(SUPPLIED RECORDS begins)

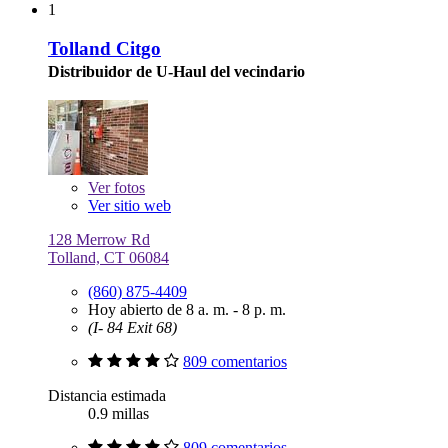
1
Tolland Citgo
Distribuidor de U-Haul del vecindario
Ver
fotos
Ver sitio web
128 Merrow Rd
Tolland, CT 06084
(860) 875-4409
Hoy abierto de 8 a. m. - 8 p. m.
(I- 84 Exit 68)
809 comentarios
Distancia estimada
0.9 millas
809 comentarios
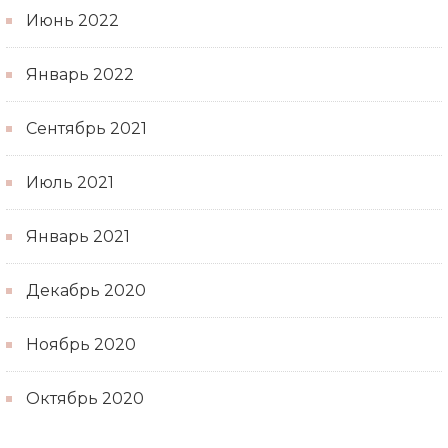
Июнь 2022
Январь 2022
Сентябрь 2021
Июль 2021
Январь 2021
Декабрь 2020
Ноябрь 2020
Октябрь 2020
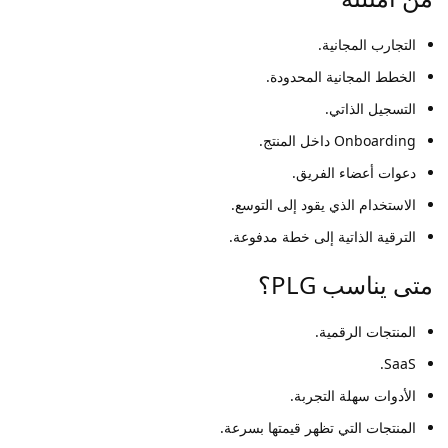
التجارب المجانية.
الخطط المجانية المحدودة.
التسجيل الذاتي.
Onboarding داخل المنتج.
دعوات أعضاء الفريق.
الاستخدام الذي يقود إلى التوسع.
الترقية الذاتية إلى خطة مدفوعة.
متى يناسب PLG؟
المنتجات الرقمية.
SaaS.
الأدوات سهلة التجربة.
المنتجات التي تظهر قيمتها بسرعة.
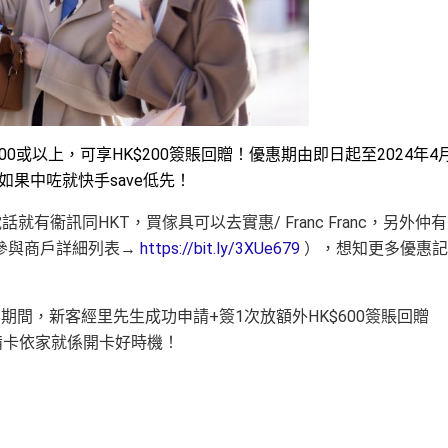
000或以上，可享HK$200簽賬回贈！優惠期由即日起至2024年4
如果中咗就快手save低先！
有衞訊同HKT，買傢具可以去實惠/ Franc Franc，另外仲
參與商戶詳細列表→
https://bit.ly/3XUe679
），想知更多優惠記
日期間，新客經里先生成功申請+簽1次放額外HK$600簽賬回贈
行必備卡依家就係開卡好時機！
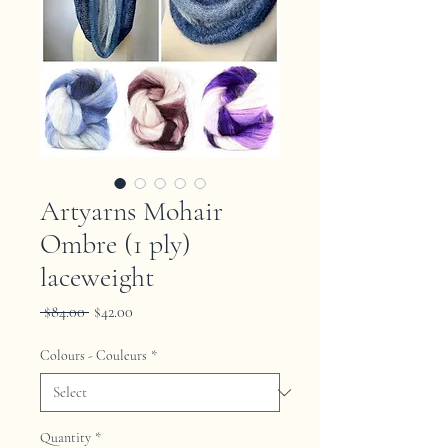
Artyarns Mohair
Ombre (1 ply)
laceweight
Regular
Sale
 $84.00 
$42.00
Price
Price
Colours - Couleurs
*
Quantity
*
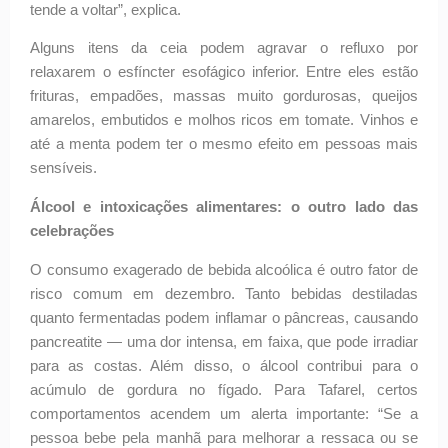
tende a voltar”, explica.
Alguns itens da ceia podem agravar o refluxo por
relaxarem o esfíncter esofágico inferior. Entre eles estão
frituras, empadões, massas muito gordurosas, queijos
amarelos, embutidos e molhos ricos em tomate. Vinhos e
até a menta podem ter o mesmo efeito em pessoas mais
sensíveis.
Álcool e intoxicações alimentares: o outro lado das
celebrações
O consumo exagerado de bebida alcoólica é outro fator de
risco comum em dezembro. Tanto bebidas destiladas
quanto fermentadas podem inflamar o pâncreas, causando
pancreatite — uma dor intensa, em faixa, que pode irradiar
para as costas. Além disso, o álcool contribui para o
acúmulo de gordura no fígado. Para Tafarel, certos
comportamentos acendem um alerta importante: “Se a
pessoa bebe pela manhã para melhorar a ressaca ou se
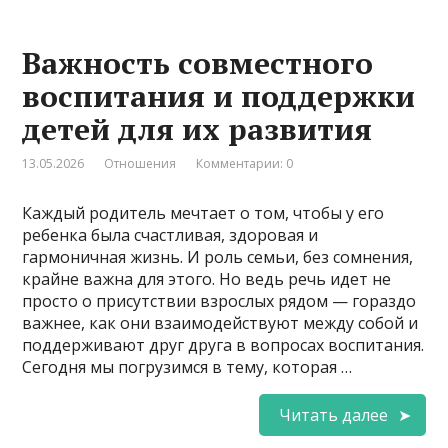
Важность совместного
воспитания и поддержки
детей для их развития
13.05.2026
Отношения
Комментарии: 0
Каждый родитель мечтает о том, чтобы у его
ребенка была счастливая, здоровая и
гармоничная жизнь. И роль семьи, без сомнения,
крайне важна для этого. Но ведь речь идет не
просто о присутствии взрослых рядом — гораздо
важнее, как они взаимодействуют между собой и
поддерживают друг друга в вопросах воспитания.
Сегодня мы погрузимся в тему, которая …
Читать далее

(SUPPLIED RECORDS ends)

YOUR GOAL |
Throughout the data above, find each line that includes the string "المجانية"; state only how many there are.

OUTPUT OF THE EXERCISE |
2